The city expects to hand over the keys to Municipal Auditorium next June to the Bexar County Performing Arts Center Foundation. That nonprofit group plans to transform the historic building into a new home for the San Antonio Symphony and other arts organizations and events.
But while the city will lose control of that venue, it will essentially gain another.
That’s because workers are nearing completion on a $26 million transformation of the aging Lila Cockrell Theatre into a modern, multi-use entertainment facility.
Michael Sawaya, director of the city’s Convention, Sports & Entertainment Facilities department, says that renovation, which began last year, should be completed in a couple of weeks. He says the city has already booked some new business into the municipally-owned venue for later this year.
On Nov. 12, pop singer/actor Rick Springfield, who gained fame in the 1980s with a soap opera role and with the hit single “Jessie’s Girl,” will headline a concert at the Cockrell Theatre.
The Moscow Ballet is scheduled to perform at the theater in December.
The city-owned Cockrell Theatre was built in 1968 for the World’s Fair.

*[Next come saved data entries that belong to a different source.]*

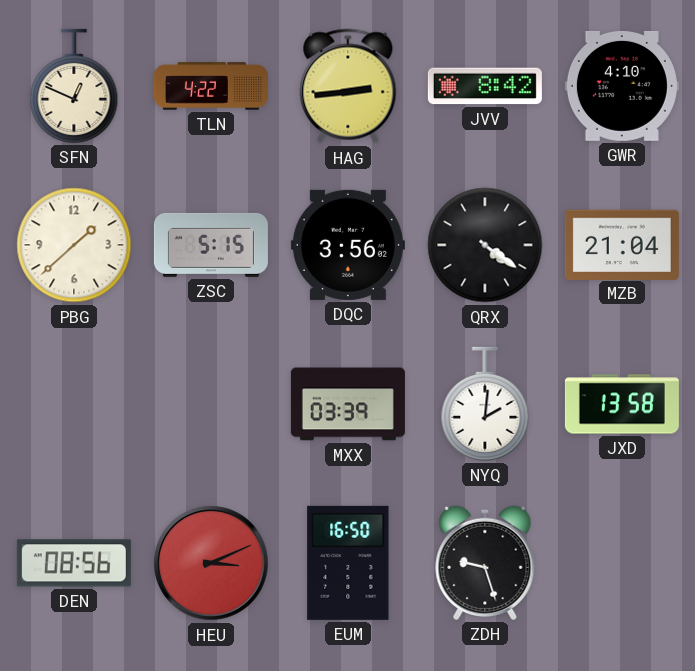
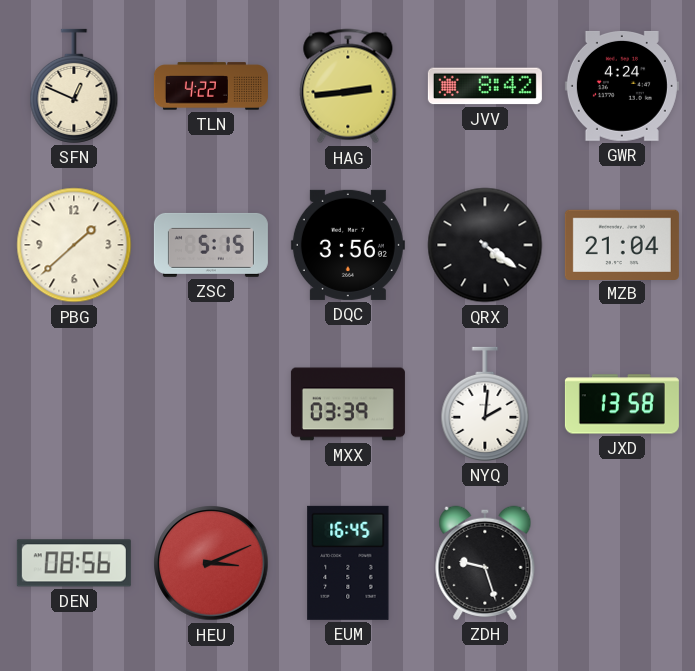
GWR: 4:10 -> 4:24
EUM: 16:50 -> 16:45
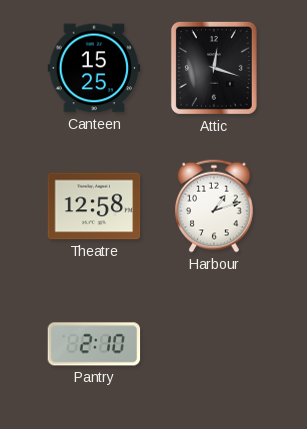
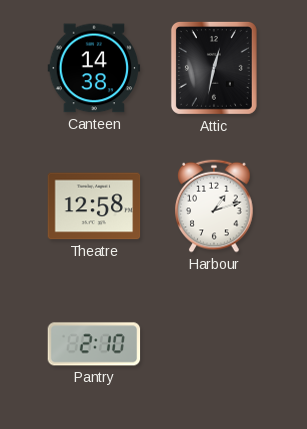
Canteen: 15:25 -> 14:38
Attic: 12:18 -> 12:32
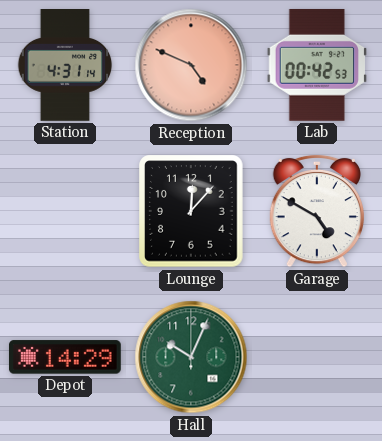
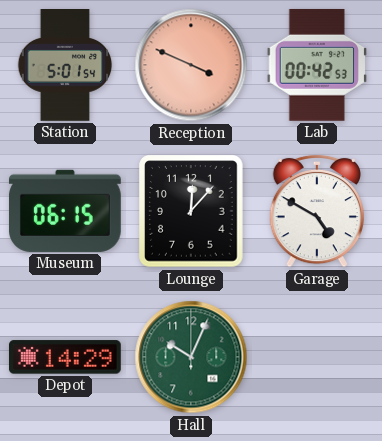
Station: 4:31 -> 5:01
Reception: 4:49 -> 3:49
Museum: none -> 06:15
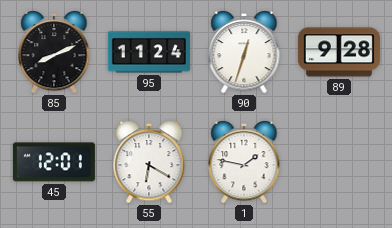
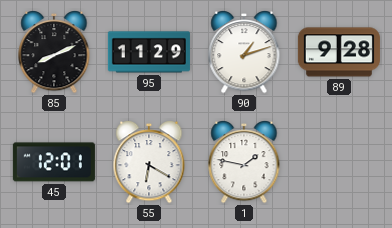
95: 11:24 -> 11:29
90: 12:33 -> 1:12
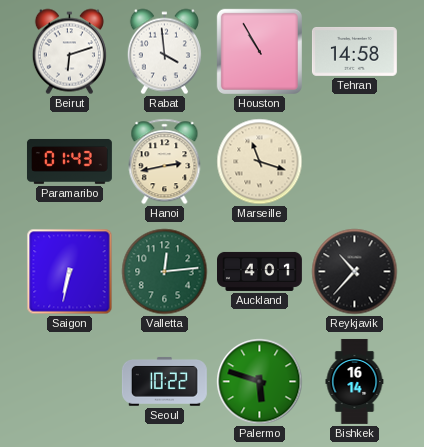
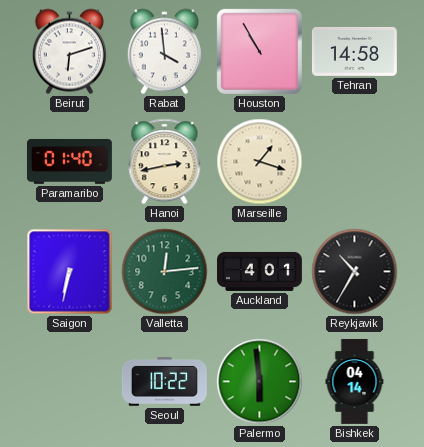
Paramaribo: 01:43 -> 01:40
Marseille: 11:18 -> 1:18
Reykjavik: 10:37 -> 10:35
Palermo: 5:48 -> 5:59
Bishkek: 16:14 -> 04:14
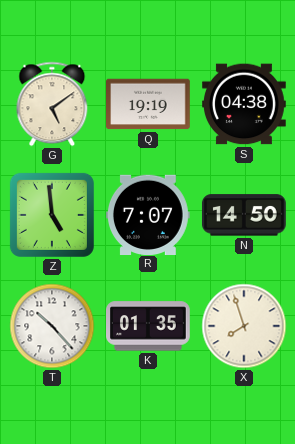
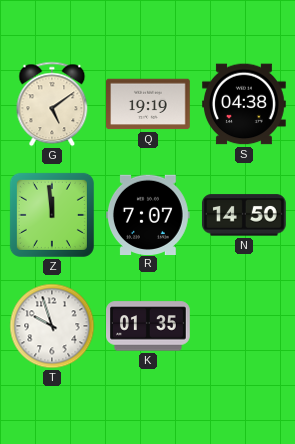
Z: 4:59 -> 11:59
T: 10:23 -> 9:57
X: 7:57 -> none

It had become a liability — more of a time capsule of HemisFair ’68 architecture than a marketable entertainment venue.
The theater had asbestos issues and accessibility limitations. Some had wondered why the wrecking crews who razed the adjoining HemisFair Arena in the 1990s spared the outdated theater from demolition.
The theater is strategically located between the Henry B. Gonzalez Convention Center and the Grand Hyatt San Antonio convention hotel. The venue fronts a portion of the famous River Walk and, with the multimillion-dollar makeover, could become a key asset.
The city is paying for the Cockrell Theatre improvements with Hotel Occupancy Tax revenue bonds. The upgrades include new lighting, audio and seating systems, as well as improved lobby, concession, restroom and meeting spaces.
The renovated theater will seat nearly 2,500 spectators.
“This place stuck out for the wrong reasons,” Sawaya said before crews began work on the Cockrell Theatre.
But now, he says it will have a new life.
“The newly renovated theater allows us to offer completely modern facilities consistent with the quality of the entire (convention center) complex,” Sawaya explains. “(That) keeps us competitive for conventions and performing arts opportunities in the future.”